5) Healthy Churches Connect. They connect with the community outside and create connecting environments and opportunities to build relationships inside. I would suggest we give much more effort to creating connections in our neighborhoods and cities than within our own congregations. Why? Because few saints need to be reminded to hang out with those that are like them and are already “in.” It’s reaching out to those not like us and not “in” that must be purposed with the passion that motivated Jesus to include us at all in the first place.

The Apostle Paul challenged, For Christ’s love compels us, because we are convinced that one died for all, and therefore all died. And he died for all, that those who live should no longer live for themselves but for him who died for them and was raised again.” (2 Corinthians 5;14-15, NIV)

6) Healthy Churches Equip. Volunteers and staff alike know what they are responsible for and, more importantly, get the training and resources they need to serve and lead with excellence. From conferences to retreats, to on-line simulcasts, podcast subscriptions, to ongoing coaching relationships and so much more, equipping is never seen as an expense to be avoided. Rather, it is an investment in kingdom expansion through well-prepared servant leaders.

7) Healthy Churches practice “Double-honor.” Unhealthy churches and organizations see their leaders like a utility player just called up from the minor leagues. They fill a role (or many roles!) and serve their purpose as long as the team needs them. Far too many churches secretly see their pastoral staff and their families this way. However, healthy (and biblical) churches see them as called of God to serve and lead. They do their very best to invest in them as the “franchise players” or “team captains.” Is it coincidence that these churches often have leaders that serve long term?

Healthy churches fully embrace the reality that John Maxwell described years ago, “As go the leaders, so goes the church.” They encourage, equip, pray for, pay, protect, train and resource in such a way that they can give themselves fully to having healthy personal and family lives and the work of the Lord through the local church… and in that order. This is a joy and a privilege knowing that as God’s people honor His servants, He will honor His people.

8) Healthy Churches Make Disciples who make disciples. There is a simple and purposed process for growing people in the image and knowledge of Jesus. Environments (small groups) and experiences (outreach) are created as part of a step-by-step process. These opportunities encourage individuals and families in their personal walk with Jesus, deep and experiential study of His Word, and their shared responsibilities with the greater family of God. If you have never read “Simple Church,” get it today!

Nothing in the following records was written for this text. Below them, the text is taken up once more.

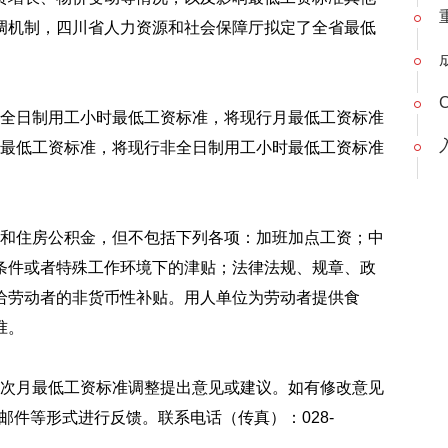
调机制，四川省人力资源和社会保障厅拟定了全省最低
全日制用工小时最低工资标准，将现行月最低工资标准
应月最低工资标准，将现行非全日制用工小时最低工资标准
和住房公积金，但不包括下列各项：加班加点工资；中
条件或者特殊工作环境下的津贴；法律法规、规章、政
给劳动者的非货币性补贴。用人单位为劳动者提供食
准。
次月最低工资标准调整提出意见或建议。如有修改意见
子邮件等形式进行反馈。联系电话（传真）：028-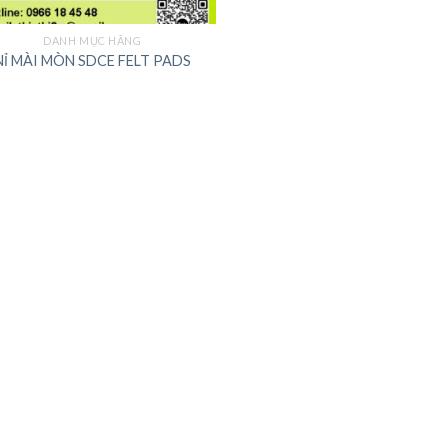
DANH MỤC HÃNG
NỈ MÀI MÒN SDCE FELT PADS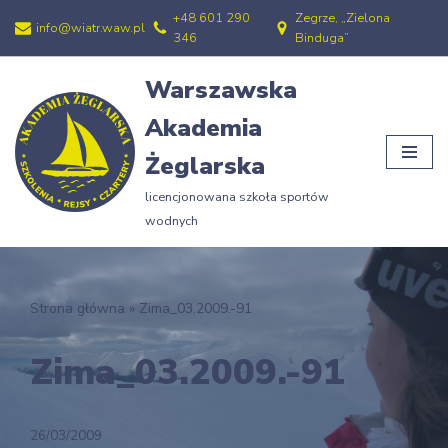
+48 601 290
Zegrze, „Zielona
info@wiatr.waw.pl
346
Binduga”
Przejdź
do
Warszawska
treści
Akademia
Żeglarska
licencjonowana szkoła sportów
wodnych
Strona główna
»
Zima_03.2009.-91
Zima_03.2009.-91
26/03/2009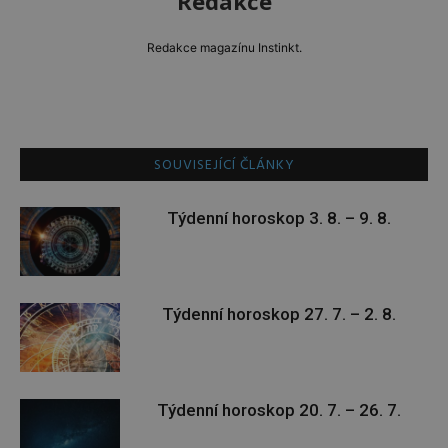
Redakce
Redakce magazínu Instinkt.
SOUVISEJÍCÍ ČLÁNKY
Týdenní horoskop 3. 8. – 9. 8.
Týdenní horoskop 27. 7. – 2. 8.
Týdenní horoskop 20. 7. – 26. 7.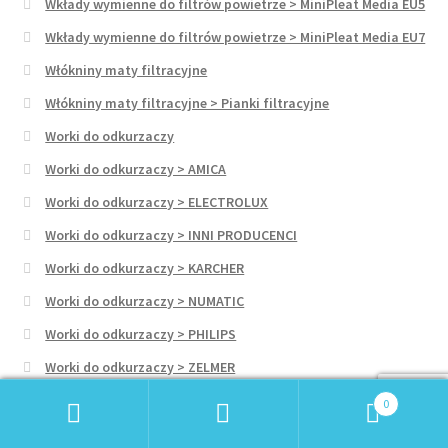
Wkłady wymienne do filtrów powietrze > MiniPleat Media EU5
Wkłady wymienne do filtrów powietrze > MiniPleat Media EU7
Włókniny maty filtracyjne
Włókniny maty filtracyjne > Pianki filtracyjne
Worki do odkurzaczy
Worki do odkurzaczy > AMICA
Worki do odkurzaczy > ELECTROLUX
Worki do odkurzaczy > INNI PRODUCENCI
Worki do odkurzaczy > KARCHER
Worki do odkurzaczy > NUMATIC
Worki do odkurzaczy > PHILIPS
Worki do odkurzaczy > ZELMER
Wózki inwalidzkie, Mobilność
0
Szukaj:
Szukaj
Wózki na zakupy dla seniorów, Prezent dla seniora, Inne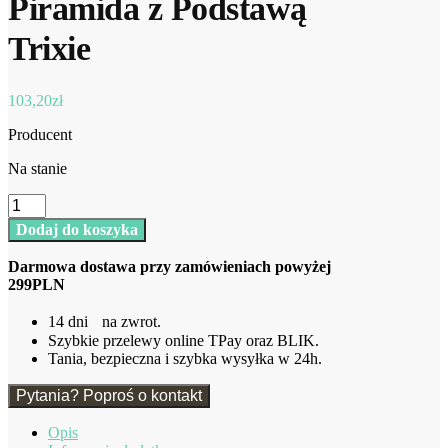
Piramida z Podstawą
Trixie
103,20
zł
Producent
Na stanie
ilość
Królik
Dodaj do koszyka
Drewniana
Piramida
Darmowa dostawa przy zamówieniach powyżej
z
299PLN
Podstawą
Trixie
14 dni na zwrot.
Szybkie przelewy online TPay oraz BLIK.
Tania, bezpieczna i szybka wysyłka w 24h.
Pytania? Poproś o kontakt
Opis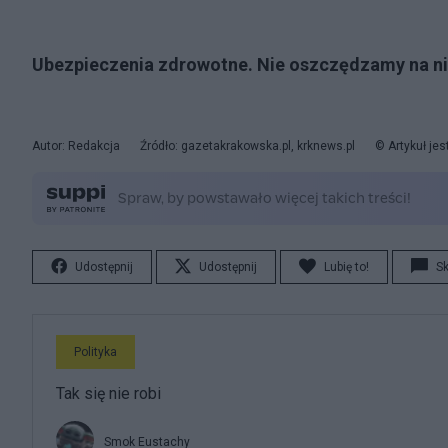
Ubezpieczenia zdrowotne. Nie oszczędzamy na ni
Autor: Redakcja
Źródło: gazetakrakowska.pl, krknews.pl
© Artykuł je
Udostępnij
Udostępnij
Lubię to!
S
Polityka
Tak się nie robi
Smok Eustachy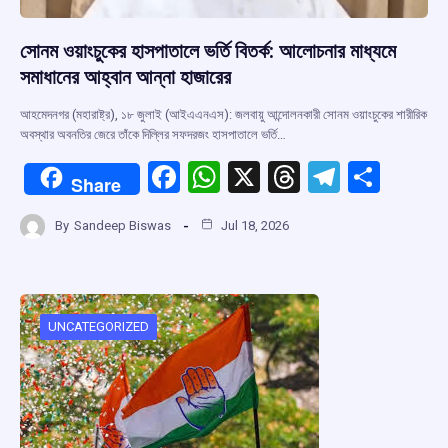
সোনম ওয়াংচুকের হাসপাতালে ভর্তি বিতর্ক: আলোচনার মাধ্যমে
সমাধানের আহ্বান আন্না হাজারের
আহমেদনগর (মহারাষ্ট্র), ১৮ জুলাই (আইএএনএস): জলবায়ু আন্দোলনকারী সোনম ওয়াংচুকের শারীরিক
অবস্থার অবনতির জেরে তাঁকে দিল্লির সফদরজং হাসপাতালে ভর্তি…
F
W
X
T
T
S
Share
a
h
hr
el
h
By
Sandeep Biswas
Jul 18, 2026
ce
at
e
e
ar
b
s
a
gr
e
o
A
d
a
o
p
s
m
UNCATEGORIZED
k
p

If you have, read it again and get back on track. Here’s the Amazon link… http://www.amazon.com/Simple-Church-Returning-Process-Disciples/dp/0805447997 

From the first “Welcome to the Family” or “New Beginnings” lunch, “What we believe” class to “Leadership 101, 201, 301” and personal evangelism training… growing in the Lord isn’t taken for granted. Ask yourself and your team, “Yeah, but are we really making disciples?” If not, what needs undone so you can do this?

9) Healthy Churches love well. No church gets it all right all of the time. We are prone to excess and omission. However, if we love God and love people with a passionate and patient grace, then we will be who we are called to be. The doing of whatever we do will then find it’s proper place. Love is what we should be best known for since the One we represent is love and grace incarnate in Jesus Christ. This is what we are to be known for… not our worship, not our our outreach. Rather, how we love while doing whatever we do.

Jesus said, “By this everyone will know that you are my disciples, if you love one another.” (John 13:35, NIV)

This is by far not a definitive list. What would you add that describes what it means to be a healthy church?